Merci d'avoir signalé!
Cette image sera automatiquement bloquée après qu'elle soit signalée par plusieurs personnes.



RAMADAN : Des rituels vivaces, d'autres envolés - L'impérialisme de l'image
REPORTAGE
Publié dans Le Temps le 15 - 09 - 2008

L'accès direct à l'information, télévisuelle ou radiophonique, a bouleversé certaines habitudes alimentaires qui avaient cours durant le mois de Ramadan. Pratiquement toutes les chaînes du monde proposent au moins une émission hebdomadaire de gastronomie, quand ce n'est pas quotidien,
et quand ce n'est pas une chaîne qui ne fait que cela comme les chaînes spécialisées en sport ou en informations générales. Du coup, il y a uniformisation des recettes, avec des variantes locales tenant compte des interdits alimentaires. Résultat, certaines habitudes alimentaires sont englouties, remplacées par les recettes dites modernes. Des jeux particuliers, entre ados des villages de campagne, vivaient le temps d'un Ramadan. Et là aussi, l'impérialisme de l'image, à coup de feuilletons et de transmissions de compétitions sportives, ne laisse plus aucune place à l'échange, au jeu simple.

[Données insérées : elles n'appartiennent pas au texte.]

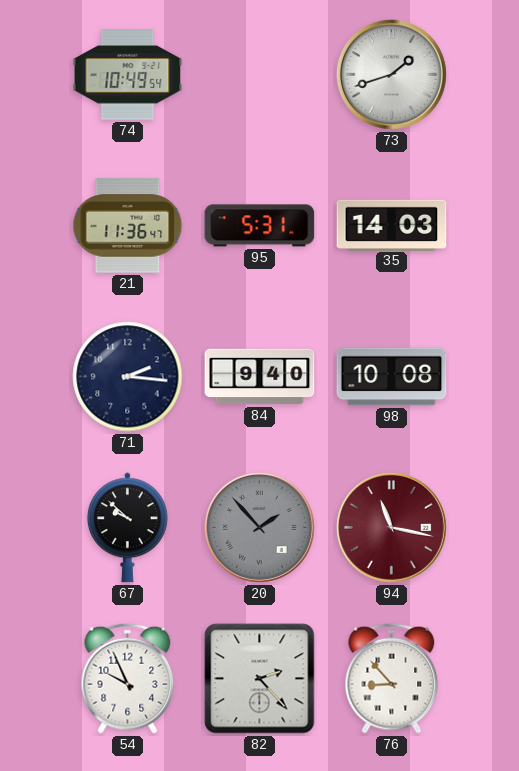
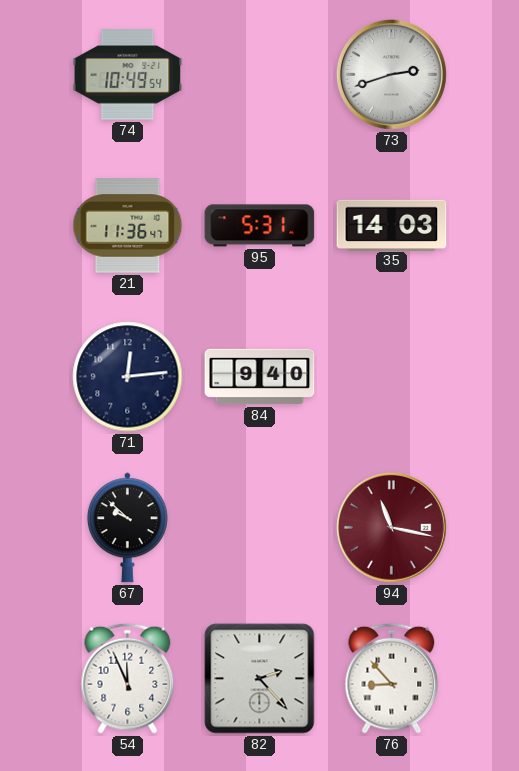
73: 1:42 -> 2:42
71: 2:16 -> 12:14
98: 10:08 -> none
20: 1:53 -> none
54: 9:56 -> 11:56
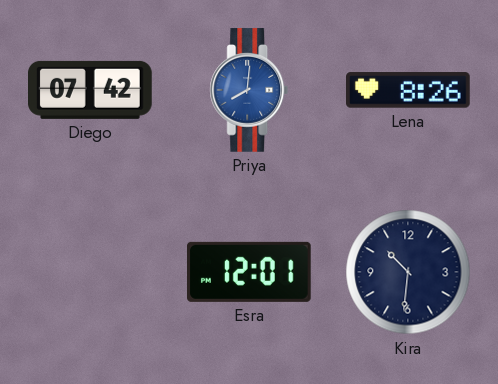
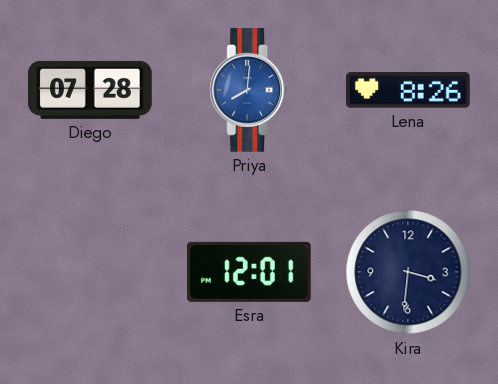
Diego: 07:42 -> 07:28
Kira: 10:31 -> 3:31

A vrai dire c'était une habitude alimentaire relativement généralisée à Gabès, il y a quelque temps encore, avant l'introduction massive du café crème, tartine beurrée, croissant et autres sucreries matinales. Ceux qui mangeaient « salé », achetaient de bon matin, au marché, une portion de pois chiches, non pas du lablabi, c'est autre chose. Le vendeur est là très tôt : assis sur le bord du trottoir, ou sur une minuscule chaise pliante, il a entre les jambes un couffin aux anses épaisses, un lourd couscoussier vert, en poterie émaillée, qui peut retenir très longtemps la chaleur, du sel et du cumin. Le petit coup de main habile pour transformer une feuille de cahier en un magnifique cornet. Deux mesurettes de pois chiches, une giclée de sel-cummin. La technique de la cuisson est simple : laisser tremper 24 heures les légumes secs, puis les cuire à la vapeur jusqu'à ce que le fait de les pincer à peine entre le pouce et l'index, les transforme en une sorte de pâte. Cela ne se mange et ne s'apprécie qu'ainsi. Certains utilisent des adjuvants chimiques, carbonate de soude ou autre pour accélérer la cuisson et donner ce moelleux artificiel. Mais très vite la réputation se fait et les rares qui cuisent « nature » sont connus et vendent leur produit rapidement.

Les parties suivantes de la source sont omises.